Hi neighbor! I've had a lot of medical issues and generally took them in stride, but when I got prostate cancer I got really freaked out about it destroying my sex life and realized how much it affected me as a gay man. I got through that with the strong support of my partner and several close gay friends. And now I'm being more sexual (although limited in various ways) than before my surgery. The surgery and its aftermath triggered some good self-examination that was very helpful.

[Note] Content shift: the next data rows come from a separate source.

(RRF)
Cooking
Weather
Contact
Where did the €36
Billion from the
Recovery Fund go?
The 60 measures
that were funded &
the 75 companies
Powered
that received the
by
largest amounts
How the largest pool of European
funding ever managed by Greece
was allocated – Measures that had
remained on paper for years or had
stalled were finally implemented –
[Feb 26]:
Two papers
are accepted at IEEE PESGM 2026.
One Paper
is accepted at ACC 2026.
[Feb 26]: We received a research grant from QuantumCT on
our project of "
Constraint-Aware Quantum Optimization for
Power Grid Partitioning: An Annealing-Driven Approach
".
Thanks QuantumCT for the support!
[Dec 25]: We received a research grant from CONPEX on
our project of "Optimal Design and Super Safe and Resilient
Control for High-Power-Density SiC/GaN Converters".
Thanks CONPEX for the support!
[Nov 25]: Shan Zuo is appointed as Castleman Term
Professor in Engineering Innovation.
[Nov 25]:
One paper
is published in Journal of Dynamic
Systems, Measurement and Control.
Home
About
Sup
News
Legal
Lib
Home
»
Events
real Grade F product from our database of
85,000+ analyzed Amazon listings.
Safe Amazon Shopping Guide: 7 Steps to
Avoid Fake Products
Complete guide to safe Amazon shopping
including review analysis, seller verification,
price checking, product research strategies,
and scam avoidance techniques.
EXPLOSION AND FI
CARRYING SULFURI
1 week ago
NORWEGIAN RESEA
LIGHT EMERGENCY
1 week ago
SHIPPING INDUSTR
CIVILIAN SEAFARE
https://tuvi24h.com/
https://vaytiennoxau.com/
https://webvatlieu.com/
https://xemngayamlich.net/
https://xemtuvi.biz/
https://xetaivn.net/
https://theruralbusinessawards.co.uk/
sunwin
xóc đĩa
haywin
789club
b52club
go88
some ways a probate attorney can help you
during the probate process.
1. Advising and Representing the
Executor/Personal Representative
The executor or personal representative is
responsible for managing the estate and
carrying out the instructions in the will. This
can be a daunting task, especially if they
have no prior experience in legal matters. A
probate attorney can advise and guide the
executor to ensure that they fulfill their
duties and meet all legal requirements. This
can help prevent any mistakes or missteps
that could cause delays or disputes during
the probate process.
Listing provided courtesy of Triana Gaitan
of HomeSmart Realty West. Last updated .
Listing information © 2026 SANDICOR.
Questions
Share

You are a kindred spirit. I am hoping to start a gay PC support group in NJ. Perhaps you would consider attending. Surprised to be saying that having had robotic surgery in 3/16 has actually renewed my interest in sex. Made me horny again. Maybe it is wanting what I can't have. Not back to where I would like to be, but I am seeing some real improvement with erections. Trying to stay optimistic about all this.
Where in NJ? This definitely sounds interesting. I am limited some to using public transit because certain vision limitations keep me from driving. But a gay PC support group would be nice. I'm pretty upfront about my limitations and have still had some pretty good sex with guys even knowing that. Like you, I am seeing improvements and being upbeat along the way.
I am working on this with a fellow traveler from Red Bank so we are hoping to have meetings in his area and mine which is more north central NJ near Morristown so public transportation for you wouldn't seem to be an option. Maybe Uber? Anyway, wishing you good health and lots of good sex.